# Implementations of FIR for MONARCH Processor

Jinwoo Suh and Janice O. McMahon University of Southern California – Information Sciences Institute 3811 N. Fairfax Drive, Suite 200, Arlington, VA 22203 {jsuh, jmcmahon}@isi.edu

### Introduction

Stream processing exploits the properties of the stream applications such as parallelism and throughput-oriented nature of the applications. One research on the streaming processing is implementing data flow architecture. One example is MONARCH architecture being developed at Raytheon and USC/ISI. We implemented an FIR bank using ALU clusters in the MONARCH architecture using its simulator and performed optimizations and analysis of the results.

## **MONARCH Processor**

The MONARCH processor consists of six RISC processors and 12 ALU cluster. These are interconnected using networks. Figure 1 shows a block diagram of the MONARCH processor.



Figure 1: MONARCH processor

The ALU clusters provide 64 GOPS peak performance. The expected operating clock frequency is 333 MHz.

## FIR bank

FIR bank is one of the kernel benchmark suite [1] specified by Lincoln Labs for Polymorphic Computing Architecture, a DARPA program. The FIR bank implements a set of MFIR filters and each FIR filter  $m, m \in \{0, 1, ..., M-1\}$ , has a set of impulse response coefficients  $wm[k], k \in \{0, ..., K-1\}$ . It is mathematically specified as:

$$y_m[i] = \sum_{k=0}^{K-1} x_m[i-k] w_m[k], \text{ for } i = 0,1,...,N-1$$

The filters are implemented in arithmetic clusters. Since the data is complex, the number of multiplications and additions per (input data \* coefficient) are both four. This perfectly matches the configuration of the arithmetic clusters since the numbers of multipliers and adders in the arithmetic clusters are the same.

Figure 2 shows a basic data flow pipeline implemented using arithmetic clusters. The input data is connected to delays, and then connected to multipliers through multiplexers. The multipliers multiply the input data and coefficients. The output data is sent to adders. One output data from an adder is connected to the next adder such that as data flows through the adders, the data is accumulated. On the input side of multipliers, there are increasing numbers of zeros used to clean the pipeline. Input data is delayed to match the flow speed in the adder pipeline.



Figure2: A floating point FIR implementation

Figure 2 shows FIR for complex data. The complex FIR can be implemented using the floating point FIR implementation. There are four pipelines: input real \* coefficient real, input real \* coefficient imaginary, input imaginary \* coefficient real, and input imaginary \*

The authors gratefully acknowledge the extraordinary support of the Raytheon MONARCH team for the use of their compilers, simulators, and their generous help. The authors also appreciate Susan Reckitt for her proofreading.
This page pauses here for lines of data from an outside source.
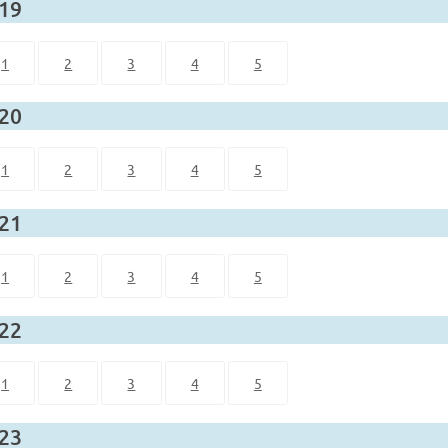
 19
1
2
3
4
5
 20
1
2
3
4
5
 21
1
2
3
4
5
 22
1
2
3
4
5
 23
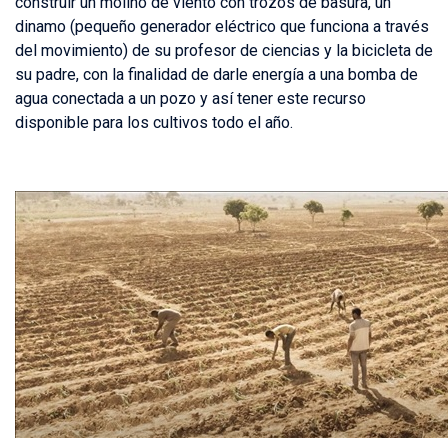
construir un molino de viento con trozos de basura, un
dinamo (pequeño generador eléctrico que funciona a través
del movimiento) de su profesor de ciencias y la bicicleta de
su padre, con la finalidad de darle energía a una bomba de
agua conectada a un pozo y así tener este recurso
disponible para los cultivos todo el año.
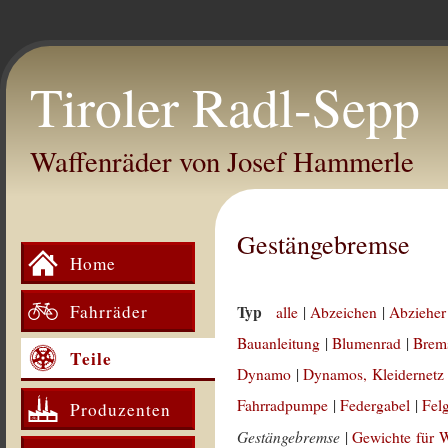
Tiroler Radl-Sepp
Waffenräder von Josef Hammerle
Gestängebremse
Home
Fahrräder
Typ
alle
|
Abzeichen
|
Abzieher
Bauanleitung
|
Blumenrad
|
Brem
Teile
Dynamo
|
Dynamos, Kleidernetz
Fahrradpumpe
|
Federgabel
|
Fel
Produzenten
Gestängebremse
|
Gewichte für 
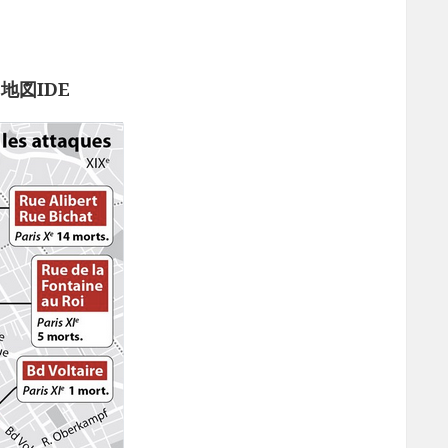
日地図IDE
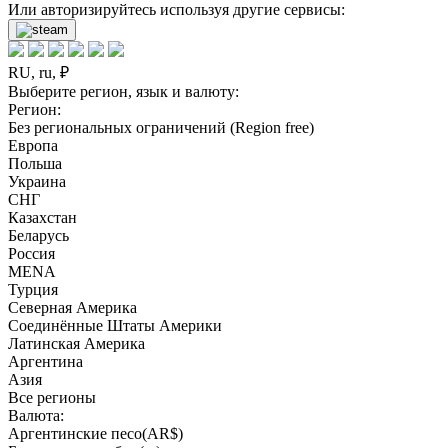
Или авторизируйтесь используя другие сервисы:
RU, ru, ₽
Выберите регион, язык и валюту:
Регион:
Без региональных ограничений (Region free)
Европа
Польша
Украина
СНГ
Казахстан
Беларусь
Россия
MENA
Турция
Северная Америка
Соединённые Штаты Америки
Латинская Америка
Аргентина
Азия
Все регионы
Валюта:
Аргентинские песо(AR$)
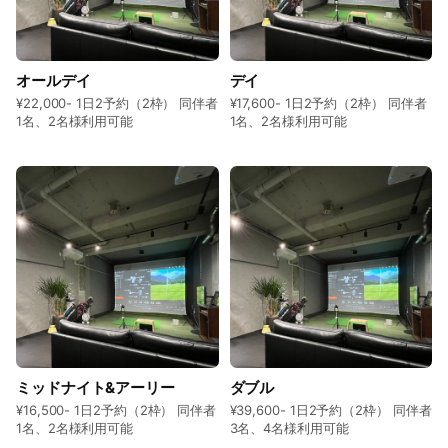
オールデイ
デイ
¥22,000- 1日2予約（2枠） 同伴者
¥17,600- 1日2予約（2枠） 同伴者
1名、2名様利用可能
1名、2名様利用可能
ミッドナイト&アーリー
ダブル
¥16,500- 1日2予約（2枠） 同伴者
¥39,600- 1日2予約（2枠） 同伴者
1名、2名様利用可能
3名、4名様利用可能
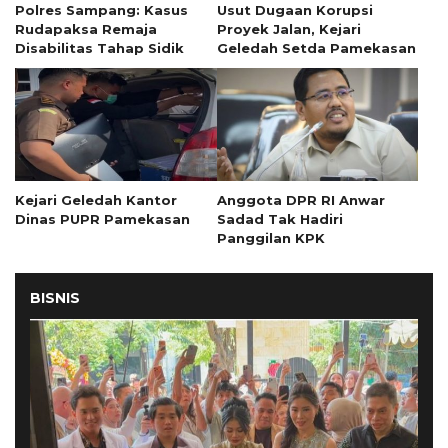
Polres Sampang: Kasus
Usut Dugaan Korupsi
Rudapaksa Remaja
Proyek Jalan, Kejari
Disabilitas Tahap Sidik
Geledah Setda Pamekasan
Kejari Geledah Kantor
Anggota DPR RI Anwar
Dinas PUPR Pamekasan
Sadad Tak Hadiri
Panggilan KPK
BISNIS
This effort was sponsored by Defense Advanced Research Projects Agency (DARPA) through the Dept. of Interior National Business Center (NBC), under grant number NBCH1050022. The U.S. Government is authorized to reproduce and distribute reprints for governmental purposes notwithstanding any copyright annotation thereon. The views and conclusions contained herein are those of the authors and should not be interpreted as necessarily representing the official policies or endorsement, either expressed or implied, of the Defense Advanced Research Projects Agency (DARPA), Dept. of Interior, NBC, or the U.S. Government.

coefficient imaginary. These are combined at the end of the pipeline.



Figure 3: A complex FIR implementation

## **Implementation Results**

In this paper, we implemented FIR bank using the assembly language for MONARCH. The RISC was not used for this implementation. Figure 4 shows the results when the number of coefficients is 24.



Figure 4: Efficiency when number of coefficients is 24

The figure shows that the efficiency is increased as the number of input data is increased. This is because the initial startup cost for the pipeline is amortized over the length of the input data. The efficiency is relatively constant as a function of the number of filters because the pipeline simply repeats number of filter times the same way and it does not change efficiency. When the number of input data is large, the efficiency is 99.9%. The efficiency is such a high level that no conventional processor can achieve easily.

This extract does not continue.